[Given data — start]
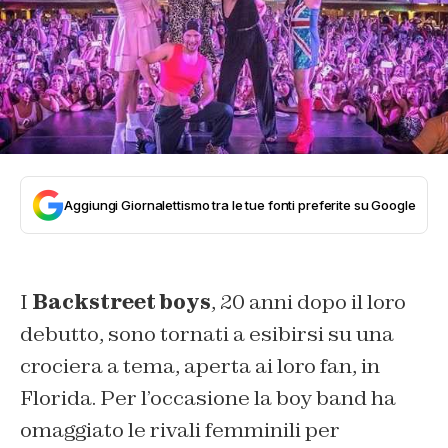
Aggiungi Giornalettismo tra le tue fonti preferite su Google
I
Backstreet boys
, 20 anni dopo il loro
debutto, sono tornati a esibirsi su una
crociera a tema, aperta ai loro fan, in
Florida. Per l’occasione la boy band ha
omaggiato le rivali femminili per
[Given data — finish]
[Given data — start]
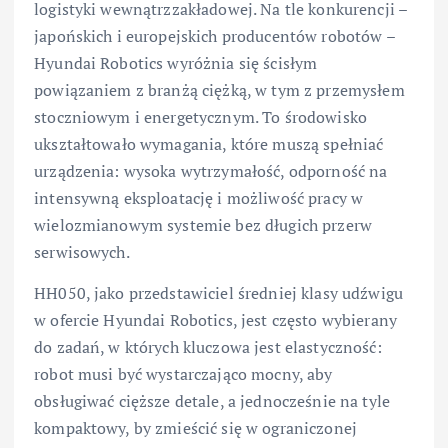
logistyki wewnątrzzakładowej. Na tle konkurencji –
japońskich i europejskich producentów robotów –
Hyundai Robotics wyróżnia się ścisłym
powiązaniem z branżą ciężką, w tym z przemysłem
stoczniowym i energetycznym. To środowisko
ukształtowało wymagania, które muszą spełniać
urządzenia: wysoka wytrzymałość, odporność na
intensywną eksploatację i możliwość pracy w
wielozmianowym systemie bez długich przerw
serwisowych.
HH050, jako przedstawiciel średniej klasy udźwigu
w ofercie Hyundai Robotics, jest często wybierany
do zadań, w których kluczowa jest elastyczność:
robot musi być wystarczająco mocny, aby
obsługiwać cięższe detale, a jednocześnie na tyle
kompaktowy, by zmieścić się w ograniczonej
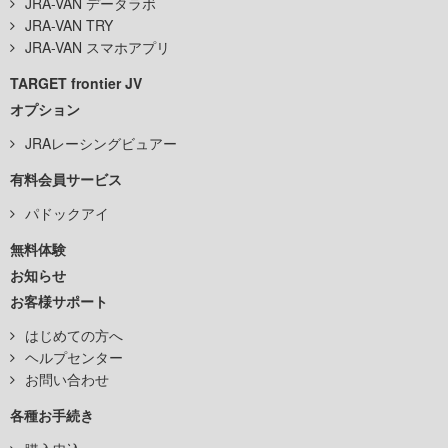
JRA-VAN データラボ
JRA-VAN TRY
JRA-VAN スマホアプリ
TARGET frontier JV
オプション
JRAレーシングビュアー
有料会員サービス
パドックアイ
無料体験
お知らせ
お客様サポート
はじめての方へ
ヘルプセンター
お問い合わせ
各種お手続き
[Given data — finish]
[Given data — start]
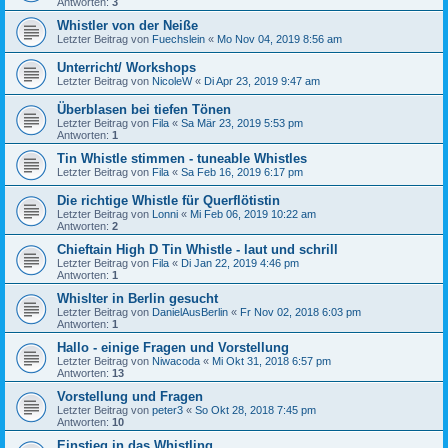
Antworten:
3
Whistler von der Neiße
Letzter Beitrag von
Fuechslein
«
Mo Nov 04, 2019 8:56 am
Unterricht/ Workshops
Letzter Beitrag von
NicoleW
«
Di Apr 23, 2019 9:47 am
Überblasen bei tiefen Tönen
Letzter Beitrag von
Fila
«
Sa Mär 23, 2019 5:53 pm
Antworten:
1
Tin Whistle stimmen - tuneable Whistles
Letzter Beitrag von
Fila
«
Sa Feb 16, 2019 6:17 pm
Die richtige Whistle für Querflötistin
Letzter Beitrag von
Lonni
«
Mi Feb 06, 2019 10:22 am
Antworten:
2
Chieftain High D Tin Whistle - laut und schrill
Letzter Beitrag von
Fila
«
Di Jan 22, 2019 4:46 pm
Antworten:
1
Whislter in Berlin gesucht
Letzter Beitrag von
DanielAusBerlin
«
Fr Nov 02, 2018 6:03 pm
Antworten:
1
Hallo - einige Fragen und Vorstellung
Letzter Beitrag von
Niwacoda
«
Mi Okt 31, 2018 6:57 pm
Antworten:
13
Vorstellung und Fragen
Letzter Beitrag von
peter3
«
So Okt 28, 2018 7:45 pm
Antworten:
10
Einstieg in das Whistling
[Given data — finish]
▶ **Exercise**
With the line that has "Aggiungi Giornalettismo tra" as the first and the line that has "omaggiato le rivali femminili per" as the last, repeat exactly that run of lines above and no more.

▶ **Result**
Aggiungi Giornalettismo tra le tue fonti preferite su Google
I
Backstreet boys
, 20 anni dopo il loro
debutto, sono tornati a esibirsi su una
crociera a tema, aperta ai loro fan, in
Florida. Per l’occasione la boy band ha
omaggiato le rivali femminili per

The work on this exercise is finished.